Collected data:
______________________________
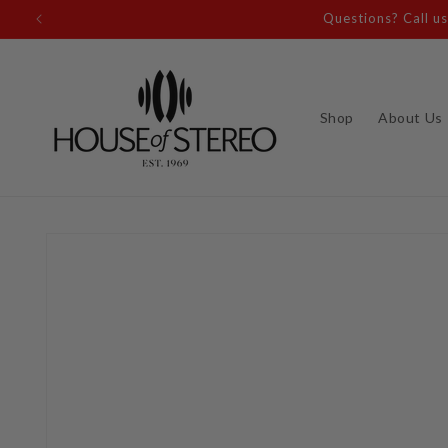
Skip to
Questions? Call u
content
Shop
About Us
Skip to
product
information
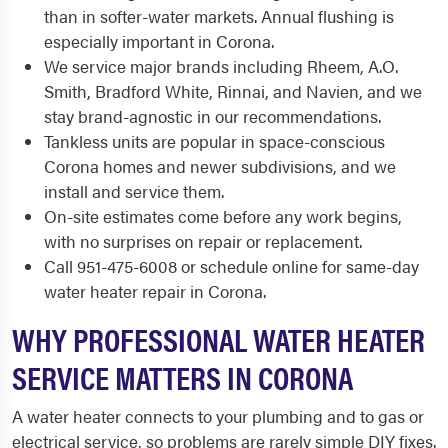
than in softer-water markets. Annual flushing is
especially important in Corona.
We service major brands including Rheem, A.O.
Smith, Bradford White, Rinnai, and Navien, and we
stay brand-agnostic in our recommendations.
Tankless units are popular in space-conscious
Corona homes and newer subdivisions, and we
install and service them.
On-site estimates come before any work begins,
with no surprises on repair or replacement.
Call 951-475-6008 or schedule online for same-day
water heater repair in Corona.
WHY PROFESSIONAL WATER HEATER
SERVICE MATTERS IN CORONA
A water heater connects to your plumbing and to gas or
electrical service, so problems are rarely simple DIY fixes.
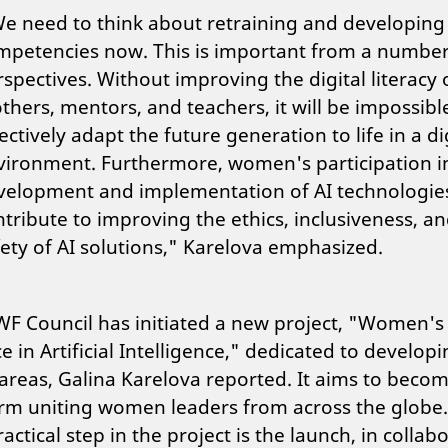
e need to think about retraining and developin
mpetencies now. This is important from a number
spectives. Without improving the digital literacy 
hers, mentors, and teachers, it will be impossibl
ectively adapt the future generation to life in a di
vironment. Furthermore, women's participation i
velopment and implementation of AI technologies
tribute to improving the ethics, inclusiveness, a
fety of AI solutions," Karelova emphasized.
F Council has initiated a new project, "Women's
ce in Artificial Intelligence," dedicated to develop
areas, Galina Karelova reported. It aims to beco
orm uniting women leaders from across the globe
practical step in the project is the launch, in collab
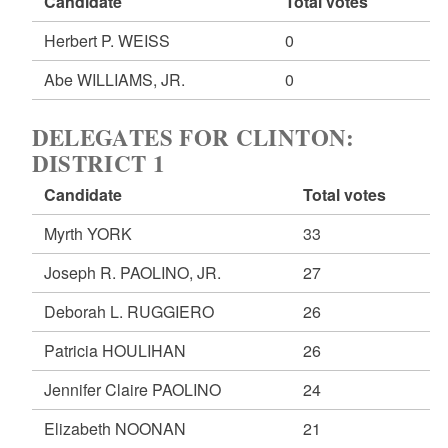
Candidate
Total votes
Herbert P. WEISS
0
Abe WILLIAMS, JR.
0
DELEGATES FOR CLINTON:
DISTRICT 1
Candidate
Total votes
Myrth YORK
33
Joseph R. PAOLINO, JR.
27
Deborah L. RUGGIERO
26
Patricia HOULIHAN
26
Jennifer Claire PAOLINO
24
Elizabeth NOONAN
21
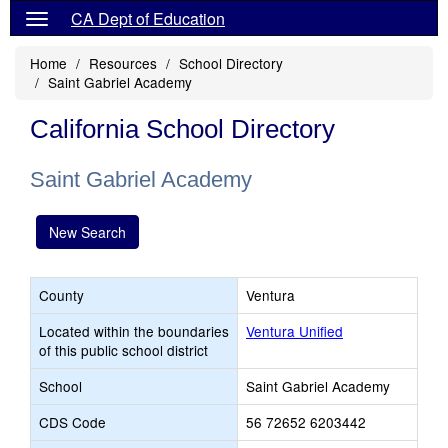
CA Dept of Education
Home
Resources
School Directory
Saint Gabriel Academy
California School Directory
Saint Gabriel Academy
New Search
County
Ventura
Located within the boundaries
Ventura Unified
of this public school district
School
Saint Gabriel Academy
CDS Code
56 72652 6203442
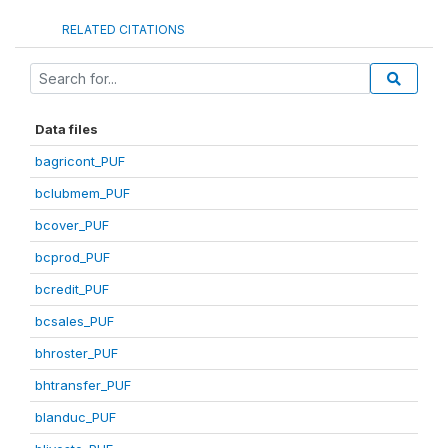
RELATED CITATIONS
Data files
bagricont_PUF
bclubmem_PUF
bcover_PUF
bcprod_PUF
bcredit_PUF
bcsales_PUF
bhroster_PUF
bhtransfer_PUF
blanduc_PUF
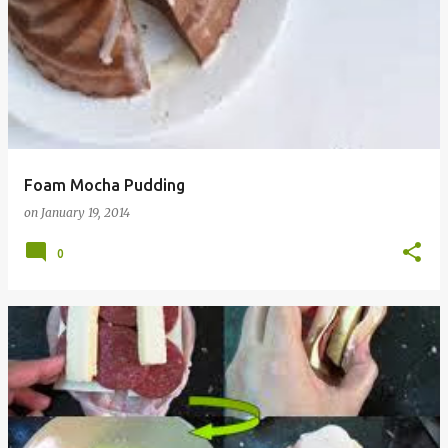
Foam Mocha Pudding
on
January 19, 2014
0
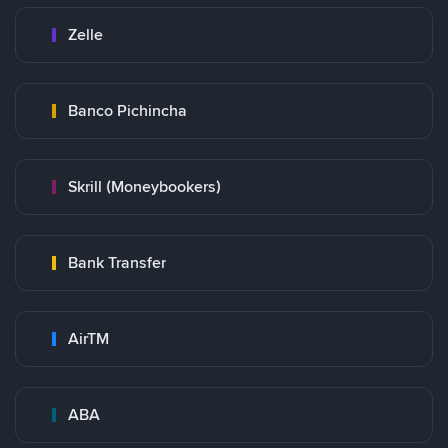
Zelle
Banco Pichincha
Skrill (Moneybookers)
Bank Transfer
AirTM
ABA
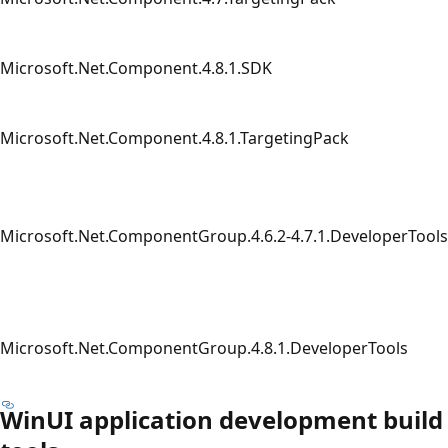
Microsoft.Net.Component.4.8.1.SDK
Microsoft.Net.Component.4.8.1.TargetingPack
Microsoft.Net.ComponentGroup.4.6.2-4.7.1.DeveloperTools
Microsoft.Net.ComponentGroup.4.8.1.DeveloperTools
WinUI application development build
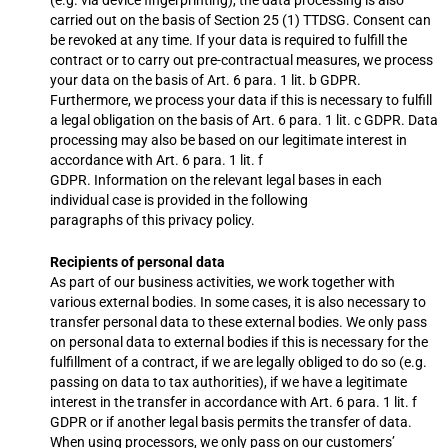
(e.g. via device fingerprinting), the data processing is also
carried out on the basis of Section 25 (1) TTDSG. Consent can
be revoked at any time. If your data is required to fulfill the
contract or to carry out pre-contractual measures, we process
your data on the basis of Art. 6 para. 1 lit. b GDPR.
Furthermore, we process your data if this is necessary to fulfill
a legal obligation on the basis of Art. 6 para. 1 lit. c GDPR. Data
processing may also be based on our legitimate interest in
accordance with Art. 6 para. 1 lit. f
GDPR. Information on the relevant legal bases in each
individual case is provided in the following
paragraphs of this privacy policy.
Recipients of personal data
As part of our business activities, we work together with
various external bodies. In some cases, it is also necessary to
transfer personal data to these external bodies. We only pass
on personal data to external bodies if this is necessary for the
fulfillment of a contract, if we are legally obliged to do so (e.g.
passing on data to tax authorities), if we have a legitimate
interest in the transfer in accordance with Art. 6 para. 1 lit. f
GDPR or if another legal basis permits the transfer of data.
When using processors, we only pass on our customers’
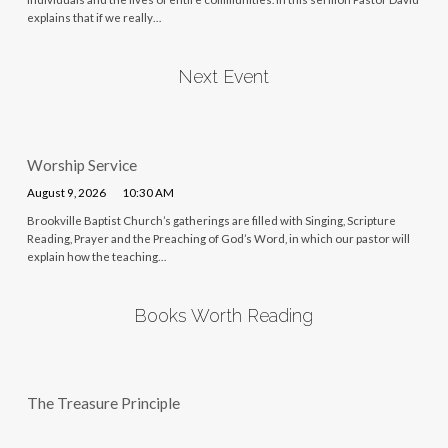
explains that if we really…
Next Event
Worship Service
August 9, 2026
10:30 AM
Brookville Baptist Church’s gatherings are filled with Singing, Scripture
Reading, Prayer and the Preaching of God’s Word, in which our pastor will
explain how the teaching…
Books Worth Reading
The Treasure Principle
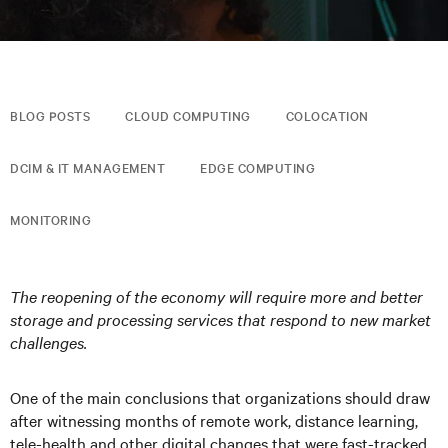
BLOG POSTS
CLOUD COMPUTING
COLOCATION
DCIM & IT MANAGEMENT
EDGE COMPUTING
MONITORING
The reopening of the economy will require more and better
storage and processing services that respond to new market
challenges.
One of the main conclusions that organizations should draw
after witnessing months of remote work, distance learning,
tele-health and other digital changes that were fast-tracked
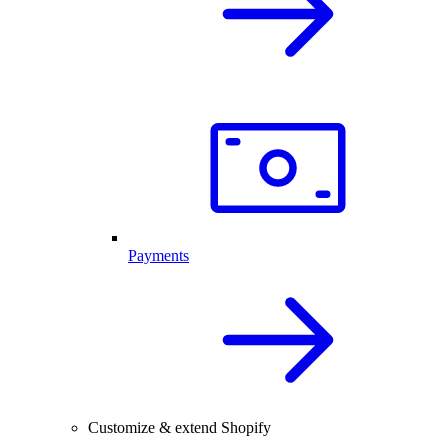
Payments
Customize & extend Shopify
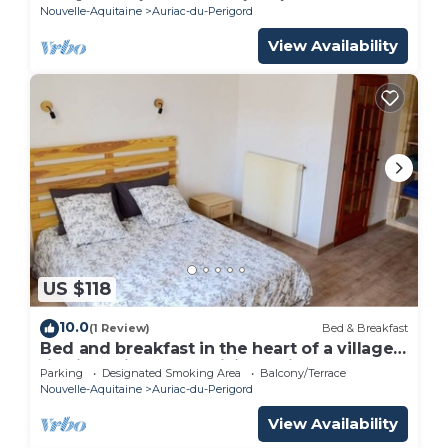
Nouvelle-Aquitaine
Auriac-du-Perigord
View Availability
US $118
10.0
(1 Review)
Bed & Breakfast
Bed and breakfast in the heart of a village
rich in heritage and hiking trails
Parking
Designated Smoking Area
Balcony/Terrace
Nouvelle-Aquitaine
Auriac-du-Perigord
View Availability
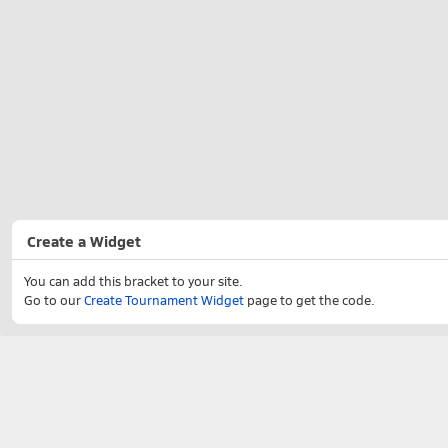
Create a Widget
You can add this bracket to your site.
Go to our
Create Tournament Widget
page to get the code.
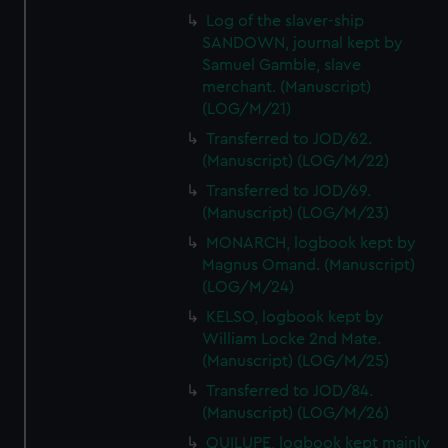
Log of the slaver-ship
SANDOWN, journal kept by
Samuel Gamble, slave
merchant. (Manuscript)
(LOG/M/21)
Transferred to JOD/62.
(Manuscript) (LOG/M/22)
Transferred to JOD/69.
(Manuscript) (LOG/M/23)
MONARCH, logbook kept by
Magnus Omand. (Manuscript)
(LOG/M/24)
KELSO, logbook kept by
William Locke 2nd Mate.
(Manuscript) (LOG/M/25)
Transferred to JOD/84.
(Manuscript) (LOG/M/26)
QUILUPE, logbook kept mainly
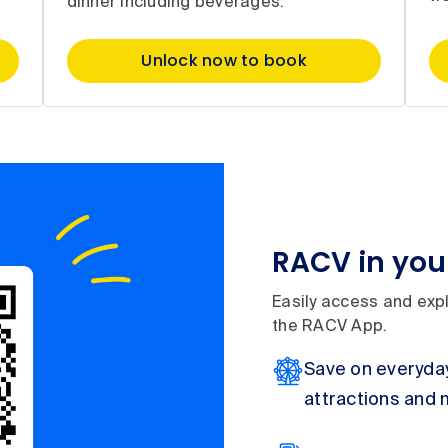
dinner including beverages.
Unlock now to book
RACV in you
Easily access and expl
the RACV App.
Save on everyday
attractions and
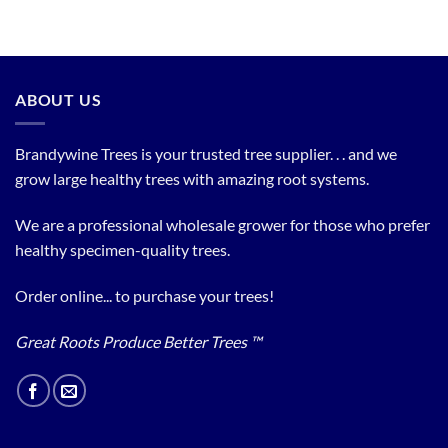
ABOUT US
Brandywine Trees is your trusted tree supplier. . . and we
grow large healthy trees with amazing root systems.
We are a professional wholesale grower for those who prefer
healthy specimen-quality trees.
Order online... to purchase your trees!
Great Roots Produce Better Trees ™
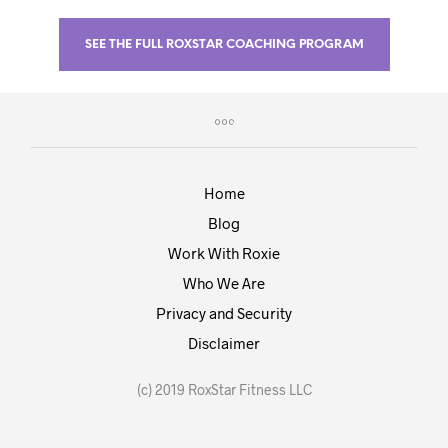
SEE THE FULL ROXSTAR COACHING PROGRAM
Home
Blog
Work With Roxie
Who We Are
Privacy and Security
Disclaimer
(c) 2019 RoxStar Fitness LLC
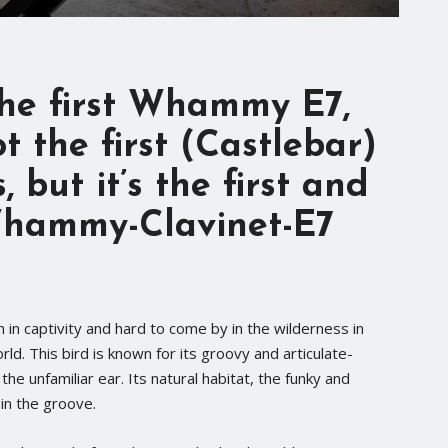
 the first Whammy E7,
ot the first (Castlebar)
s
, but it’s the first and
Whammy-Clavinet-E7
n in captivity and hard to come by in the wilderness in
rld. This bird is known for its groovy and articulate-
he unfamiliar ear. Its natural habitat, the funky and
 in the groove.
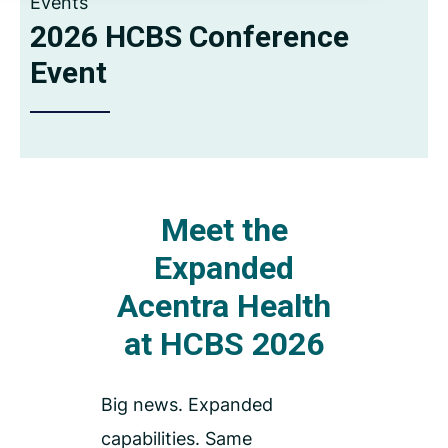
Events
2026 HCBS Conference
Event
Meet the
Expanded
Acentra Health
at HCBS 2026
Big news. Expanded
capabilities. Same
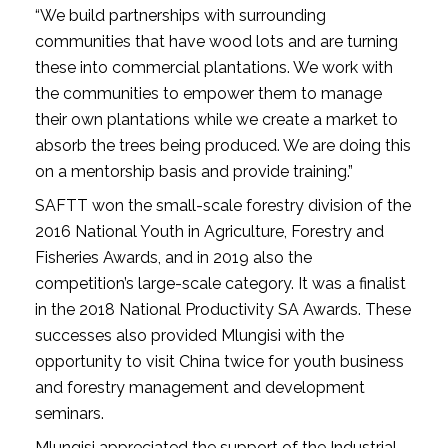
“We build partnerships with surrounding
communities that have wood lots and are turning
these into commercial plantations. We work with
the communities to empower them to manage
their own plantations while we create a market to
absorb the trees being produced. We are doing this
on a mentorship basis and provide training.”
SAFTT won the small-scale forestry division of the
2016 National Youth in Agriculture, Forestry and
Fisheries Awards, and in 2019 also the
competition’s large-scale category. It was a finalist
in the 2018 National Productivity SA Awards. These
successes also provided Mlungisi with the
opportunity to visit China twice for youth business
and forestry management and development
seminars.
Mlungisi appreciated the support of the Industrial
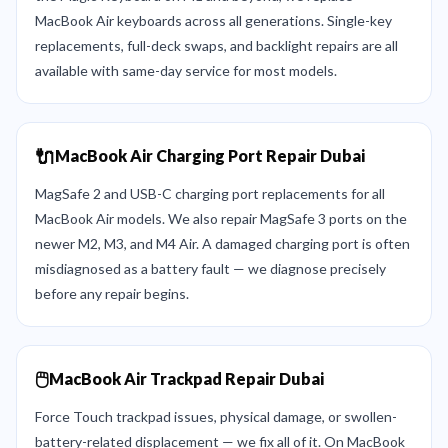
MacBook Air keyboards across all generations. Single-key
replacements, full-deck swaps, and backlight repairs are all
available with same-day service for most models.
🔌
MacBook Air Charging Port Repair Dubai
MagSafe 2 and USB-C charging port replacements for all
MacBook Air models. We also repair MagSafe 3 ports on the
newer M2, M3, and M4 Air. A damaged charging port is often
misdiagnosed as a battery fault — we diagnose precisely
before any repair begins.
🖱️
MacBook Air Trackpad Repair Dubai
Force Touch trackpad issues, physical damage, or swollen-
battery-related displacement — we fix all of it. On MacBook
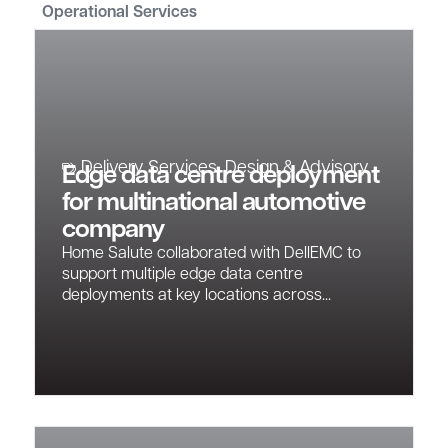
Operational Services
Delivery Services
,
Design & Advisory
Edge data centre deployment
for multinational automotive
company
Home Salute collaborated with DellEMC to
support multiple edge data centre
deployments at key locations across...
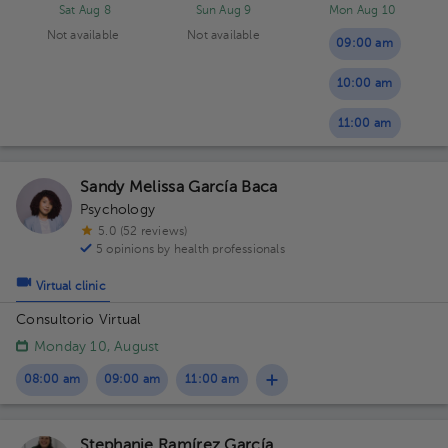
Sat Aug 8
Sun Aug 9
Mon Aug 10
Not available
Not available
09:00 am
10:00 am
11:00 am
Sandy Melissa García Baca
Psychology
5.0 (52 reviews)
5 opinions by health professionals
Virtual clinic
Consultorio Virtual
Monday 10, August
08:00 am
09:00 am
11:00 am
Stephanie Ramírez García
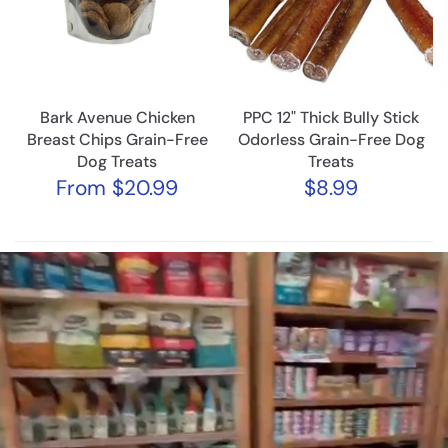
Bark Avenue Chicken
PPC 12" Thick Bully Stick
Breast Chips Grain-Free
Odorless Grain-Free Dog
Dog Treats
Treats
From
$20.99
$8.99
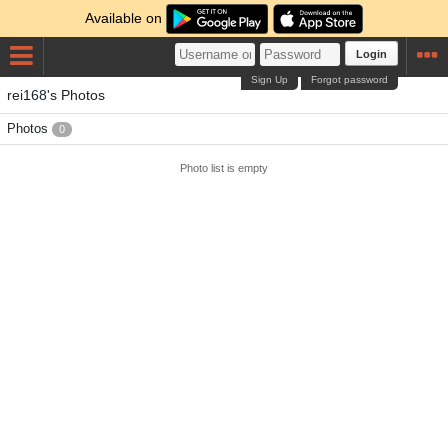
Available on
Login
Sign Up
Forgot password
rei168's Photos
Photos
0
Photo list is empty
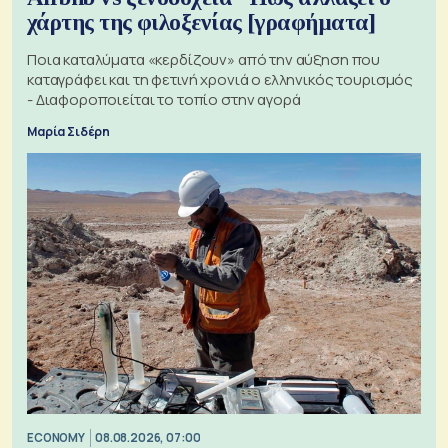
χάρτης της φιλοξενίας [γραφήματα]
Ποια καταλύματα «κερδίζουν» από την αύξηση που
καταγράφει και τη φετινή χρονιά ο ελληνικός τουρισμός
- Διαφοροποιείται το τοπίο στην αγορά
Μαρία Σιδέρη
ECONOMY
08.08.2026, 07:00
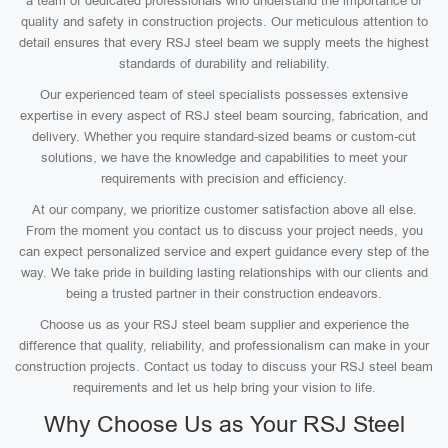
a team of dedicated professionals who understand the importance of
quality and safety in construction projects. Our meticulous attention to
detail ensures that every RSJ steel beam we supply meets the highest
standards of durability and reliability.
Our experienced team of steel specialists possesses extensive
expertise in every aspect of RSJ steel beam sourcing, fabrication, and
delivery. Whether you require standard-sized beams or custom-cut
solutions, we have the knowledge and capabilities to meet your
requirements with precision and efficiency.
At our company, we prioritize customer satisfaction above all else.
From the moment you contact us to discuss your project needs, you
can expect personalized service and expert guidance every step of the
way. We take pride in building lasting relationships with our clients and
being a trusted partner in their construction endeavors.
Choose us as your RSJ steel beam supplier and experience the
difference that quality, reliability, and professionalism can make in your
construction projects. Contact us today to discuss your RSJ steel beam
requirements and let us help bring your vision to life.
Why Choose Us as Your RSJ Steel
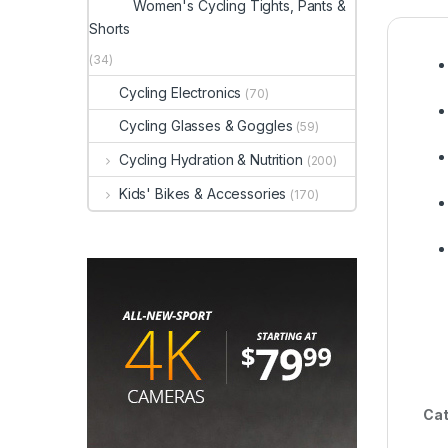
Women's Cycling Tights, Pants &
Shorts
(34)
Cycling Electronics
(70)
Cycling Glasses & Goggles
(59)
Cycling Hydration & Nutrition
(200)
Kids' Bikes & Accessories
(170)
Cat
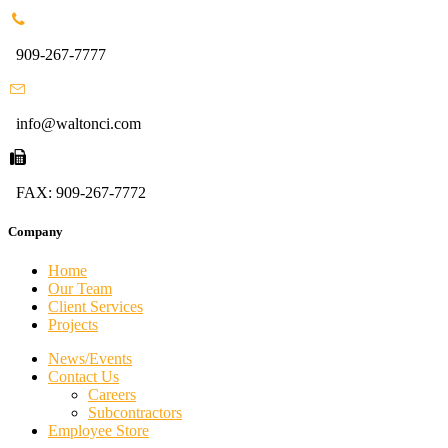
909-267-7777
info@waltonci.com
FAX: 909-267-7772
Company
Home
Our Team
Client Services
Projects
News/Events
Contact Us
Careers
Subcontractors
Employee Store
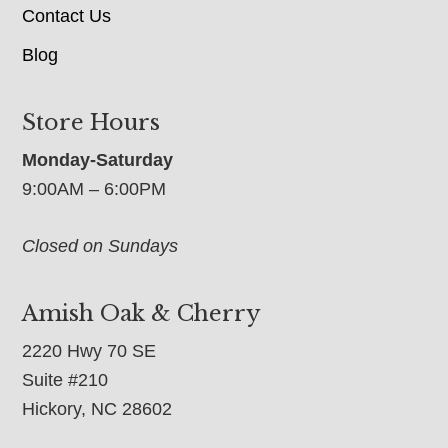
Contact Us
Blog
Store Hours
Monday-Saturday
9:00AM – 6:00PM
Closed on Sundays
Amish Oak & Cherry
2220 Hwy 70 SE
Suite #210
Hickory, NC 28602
______________________________
§ **Activity**
The answer should contain nothing but the lines from the top of the data above through the line containing "On-site estimates come", copied exactly, with no images.

§ **Solution to this exercise**
Skip to
Questions? Call u
content
Shop
About Us
Skip to
product
information
than in softer-water markets. Annual flushing is
especially important in Corona.
We service major brands including Rheem, A.O.
Smith, Bradford White, Rinnai, and Navien, and we
stay brand-agnostic in our recommendations.
Tankless units are popular in space-conscious
Corona homes and newer subdivisions, and we
install and service them.
On-site estimates come before any work begins,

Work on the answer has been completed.